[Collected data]
◇ ◇ ◇

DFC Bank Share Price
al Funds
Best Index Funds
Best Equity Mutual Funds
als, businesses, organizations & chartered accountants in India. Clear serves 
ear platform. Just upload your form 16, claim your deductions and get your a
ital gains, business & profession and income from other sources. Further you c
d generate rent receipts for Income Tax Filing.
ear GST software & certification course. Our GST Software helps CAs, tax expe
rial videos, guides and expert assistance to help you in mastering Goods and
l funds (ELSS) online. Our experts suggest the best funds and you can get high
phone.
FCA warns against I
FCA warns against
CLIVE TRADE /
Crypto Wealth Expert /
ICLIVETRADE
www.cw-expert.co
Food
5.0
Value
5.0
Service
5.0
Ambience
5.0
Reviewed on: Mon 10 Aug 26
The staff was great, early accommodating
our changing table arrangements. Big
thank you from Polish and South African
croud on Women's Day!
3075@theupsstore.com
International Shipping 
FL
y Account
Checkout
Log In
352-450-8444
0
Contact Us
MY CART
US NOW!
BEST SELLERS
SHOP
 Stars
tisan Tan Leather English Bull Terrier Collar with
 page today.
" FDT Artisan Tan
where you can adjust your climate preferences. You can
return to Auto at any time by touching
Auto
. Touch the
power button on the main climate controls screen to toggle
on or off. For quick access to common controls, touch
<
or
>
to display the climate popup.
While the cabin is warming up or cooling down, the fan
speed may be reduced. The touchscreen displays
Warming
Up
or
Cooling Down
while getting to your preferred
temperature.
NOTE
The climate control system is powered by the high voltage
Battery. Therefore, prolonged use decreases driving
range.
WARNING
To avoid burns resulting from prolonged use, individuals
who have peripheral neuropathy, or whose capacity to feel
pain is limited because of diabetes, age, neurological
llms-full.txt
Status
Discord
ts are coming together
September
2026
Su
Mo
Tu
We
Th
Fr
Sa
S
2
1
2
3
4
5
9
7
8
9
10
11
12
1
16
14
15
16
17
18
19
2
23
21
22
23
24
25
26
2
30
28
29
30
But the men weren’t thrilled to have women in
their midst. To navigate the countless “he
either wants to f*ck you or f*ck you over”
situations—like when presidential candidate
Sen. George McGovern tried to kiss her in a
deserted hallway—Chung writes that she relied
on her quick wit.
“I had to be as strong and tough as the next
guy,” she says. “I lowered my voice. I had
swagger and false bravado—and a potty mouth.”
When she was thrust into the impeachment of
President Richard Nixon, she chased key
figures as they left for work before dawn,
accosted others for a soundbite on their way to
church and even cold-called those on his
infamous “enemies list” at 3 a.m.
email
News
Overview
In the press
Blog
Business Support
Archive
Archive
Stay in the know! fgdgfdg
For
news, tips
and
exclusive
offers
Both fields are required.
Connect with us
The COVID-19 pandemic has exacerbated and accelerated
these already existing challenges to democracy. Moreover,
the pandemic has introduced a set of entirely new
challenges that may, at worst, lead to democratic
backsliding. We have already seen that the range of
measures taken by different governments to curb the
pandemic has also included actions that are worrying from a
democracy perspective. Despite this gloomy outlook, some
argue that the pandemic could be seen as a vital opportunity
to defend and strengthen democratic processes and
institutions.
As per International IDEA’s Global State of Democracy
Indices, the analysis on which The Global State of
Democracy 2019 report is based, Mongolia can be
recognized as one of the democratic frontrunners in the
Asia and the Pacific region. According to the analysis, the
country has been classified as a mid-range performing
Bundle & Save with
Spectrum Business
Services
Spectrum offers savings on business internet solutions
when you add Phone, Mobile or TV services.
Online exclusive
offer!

◇ ◇ ◇

* _TASK OBJECTIVE_
Reproduce the complete data exactly as presented above.

* _ANSWER BOX_
DFC Bank Share Price
al Funds
Best Index Funds
Best Equity Mutual Funds
als, businesses, organizations & chartered accountants in India. Clear serves 
ear platform. Just upload your form 16, claim your deductions and get your a
ital gains, business & profession and income from other sources. Further you c
d generate rent receipts for Income Tax Filing.
ear GST software & certification course. Our GST Software helps CAs, tax expe
rial videos, guides and expert assistance to help you in mastering Goods and
l funds (ELSS) online. Our experts suggest the best funds and you can get high
phone.
FCA warns against I
FCA warns against
CLIVE TRADE /
Crypto Wealth Expert /
ICLIVETRADE
www.cw-expert.co
Food
5.0
Value
5.0
Service
5.0
Ambience
5.0
Reviewed on: Mon 10 Aug 26
The staff was great, early accommodating
our changing table arrangements. Big
thank you from Polish and South African
croud on Women's Day!
3075@theupsstore.com
International Shipping 
FL
y Account
Checkout
Log In
352-450-8444
0
Contact Us
MY CART
US NOW!
BEST SELLERS
SHOP
 Stars
tisan Tan Leather English Bull Terrier Collar with
 page today.
" FDT Artisan Tan
where you can adjust your climate preferences. You can
return to Auto at any time by touching
Auto
. Touch the
power button on the main climate controls screen to toggle
on or off. For quick access to common controls, touch
<
or
>
to display the climate popup.
While the cabin is warming up or cooling down, the fan
speed may be reduced. The touchscreen displays
Warming
Up
or
Cooling Down
while getting to your preferred
temperature.
NOTE
The climate control system is powered by the high voltage
Battery. Therefore, prolonged use decreases driving
range.
WARNING
To avoid burns resulting from prolonged use, individuals
who have peripheral neuropathy, or whose capacity to feel
pain is limited because of diabetes, age, neurological
llms-full.txt
Status
Discord
ts are coming together
September
2026
Su
Mo
Tu
We
Th
Fr
Sa
S
2
1
2
3
4
5
9
7
8
9
10
11
12
1
16
14
15
16
17
18
19
2
23
21
22
23
24
25
26
2
30
28
29
30
But the men weren’t thrilled to have women in
their midst. To navigate the countless “he
either wants to f*ck you or f*ck you over”
situations—like when presidential candidate
Sen. George McGovern tried to kiss her in a
deserted hallway—Chung writes that she relied
on her quick wit.
“I had to be as strong and tough as the next
guy,” she says. “I lowered my voice. I had
swagger and false bravado—and a potty mouth.”
When she was thrust into the impeachment of
President Richard Nixon, she chased key
figures as they left for work before dawn,
accosted others for a soundbite on their way to
church and even cold-called those on his
infamous “enemies list” at 3 a.m.
email
News
Overview
In the press
Blog
Business Support
Archive
Archive
Stay in the know! fgdgfdg
For
news, tips
and
exclusive
offers
Both fields are required.
Connect with us
The COVID-19 pandemic has exacerbated and accelerated
these already existing challenges to democracy. Moreover,
the pandemic has introduced a set of entirely new
challenges that may, at worst, lead to democratic
backsliding. We have already seen that the range of
measures taken by different governments to curb the
pandemic has also included actions that are worrying from a
democracy perspective. Despite this gloomy outlook, some
argue that the pandemic could be seen as a vital opportunity
to defend and strengthen democratic processes and
institutions.
As per International IDEA’s Global State of Democracy
Indices, the analysis on which The Global State of
Democracy 2019 report is based, Mongolia can be
recognized as one of the democratic frontrunners in the
Asia and the Pacific region. According to the analysis, the
country has been classified as a mid-range performing
Bundle & Save with
Spectrum Business
Services
Spectrum offers savings on business internet solutions
when you add Phone, Mobile or TV services.
Online exclusive
offer!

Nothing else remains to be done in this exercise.